Use Doggy Wipes When Necessary
Surface mud or dirt lying on top of your dog’s hair is the best place for dog wipes. They’re also useful for washing tiny places like the dog’s muzzle or muddy hands. After a stroll around the street, it’s also a smart thing to wash your dog’s paws down.
Pets Antibacterial Multipurpose Wipes for Dogs remove 99.99 percent of germs. This is a convenient way to clean up in baths. These antibacterial dog wipes include Aloe Vera to help your Berner’s skin stay soft.
Get Suitable Shampoos For Your Bernese Mountain Dog
Before buying a shampoo, make sure to read the ingredients list on the bottle. Artificial fragrances, parabens, sulfates, and dyes will irritate your dog’s eyes and ears. So go for natural scents like chamomile, lavender, eucalyptus, and citrus instead.
Be sure to get a shampoo that won’t irritate their skin or sting their eyes. Choose a natural shampoo formulated for dogs that are appropriate for dog’s fur. If your dog suffers from asthma, look for a shampoo that has no allergens.
Bernese Mountain Dogs Related Questions:
Do Bernese Mountain Dogs Have A Good Sense Of Smell?
The quantity of scent receptors in a dog’s nose is one of the reasons it is so much better than ours. We all know how good a dog’s sense of smell is. Your Bernese Mountain dog also has a super sense of smell as after birth they get training as a watchdog. They learn how to detect the different smells.
Do Bernese Mountain Dogs Jump Fences?
Bernese Mountain Canines are large, strong dogs. The majority of Berners are not fence jumpers, but some can navigate a four-foot fence. A five-foot fence is often tough for most Berners to jump or climb. Digging comes easy to Berners, especially when it’s sweltering outside.
Do Bernese Mountain Dogs Swim?
Although many Bernese Mountain dogs dislike water, they can swim. Swimming is something that a Berner may learn to like.
Some dogs may take to it right away, while others may need some training. You should be conscious of your dog’s health and ensure that they are well enough to swim. For their first swimming adventures, it’s also a good idea to get your Swiss Mountain Dog a life jacket.
Do Bernese Mountain Dogs Bark a Lot?
This has a special value for Bernese Mountain Dogs, as they bark to fend off danger to their family. Instead of shouting, dogs bark when they panic and Berner is not an exception.
As a watchdog, learn to look after farm animals. During work, they bark when they sense danger on a farm. This has become an inheritance and now barking has become a habit for Bernese Mountain Dogs.
Do Bernese Mountain Dogs Howl a Lot?
Bernese Mountain dog uses howling to communicate with you and the rest of the world. They scream to attract attention, communicate with other dogs. They make their presence known.

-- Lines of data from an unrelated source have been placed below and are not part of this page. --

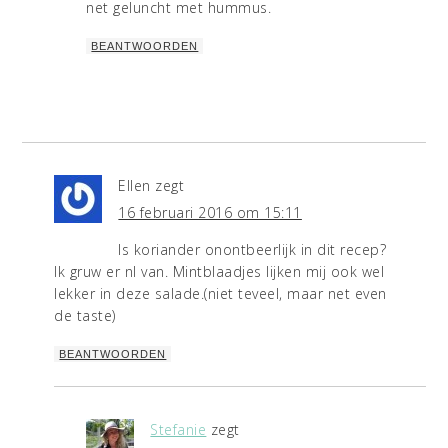
net geluncht met hummus.
BEANTWOORDEN
Ellen
zegt
16 februari 2016 om 15:11
Is koriander onontbeerlijk in dit recep?
Ik gruw er nl van. Mintblaadjes lijken mij ook wel
lekker in deze salade.(niet teveel, maar net even
de taste)
BEANTWOORDEN
Stefanie
zegt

Howling is a natural tendency that indicates to an underlying issue.
Do Bernese Mountain Dogs Shed a Lot?
Bernese Mountain Dogs are a breed that sheds a lot. They’re a double-coated dog, which means they lose a lot of fur. These are large dogs, which means they have a larger surface area of fur. That implies they shed more than 10% more than the rest of the dog breeds.
Are Bernese Mountain Dogs Dangerous?
Berner puppies can pursue, nip, or bite a small kid while playing. This can be frightening or hazardous, even if the dog isn’t malicious.

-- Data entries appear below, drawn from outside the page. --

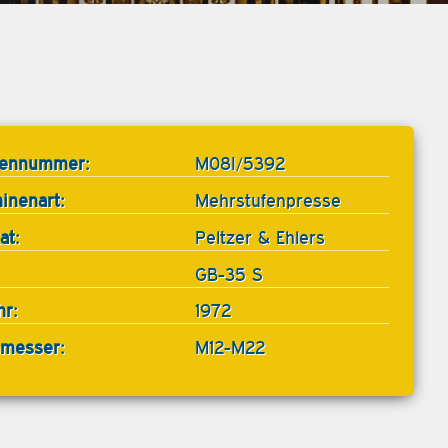
tennummer:
M08I/5392
inenart:
Mehrstufenpresse
at:
Peltzer & Ehlers
GB-35 S
hr:
1972
messer:
M12-M22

The majority of Bernese Mountain Dogs are friendly and tranquil towards other animals. If raised with other pets, Bernese are likely to get along with them. Though some members of the breed have a higher hunting drive than others.
Over To You
I hope you got a lot of useful information from this article. Those will help you to take proper care of your Bernese Mountain. Yet, I would love to know which part was helpful for you the most. If you knew some of these facts before then let us know what those facts are.

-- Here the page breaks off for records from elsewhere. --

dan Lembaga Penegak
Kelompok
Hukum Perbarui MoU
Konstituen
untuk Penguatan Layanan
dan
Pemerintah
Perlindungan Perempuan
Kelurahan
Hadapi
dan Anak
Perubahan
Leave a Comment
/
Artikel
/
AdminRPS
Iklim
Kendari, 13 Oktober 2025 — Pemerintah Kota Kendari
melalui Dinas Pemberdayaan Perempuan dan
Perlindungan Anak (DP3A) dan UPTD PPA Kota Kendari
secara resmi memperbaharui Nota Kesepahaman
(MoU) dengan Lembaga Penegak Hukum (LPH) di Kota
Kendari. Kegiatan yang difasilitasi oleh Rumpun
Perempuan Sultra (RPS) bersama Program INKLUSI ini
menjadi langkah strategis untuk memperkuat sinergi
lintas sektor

I went through a lot of research. Yet if I have missed any fact that you are well aware of please do mention that in the comment section.
Remember, the comment section is always yours and you can share your feedback there too. Share this article with your friends who own a Bernese Mountain too. The more you share the more you get a chance to help others to take care of their little ones.
Feel free to ask any question. I will get back to you with a proper answer as soon as possible.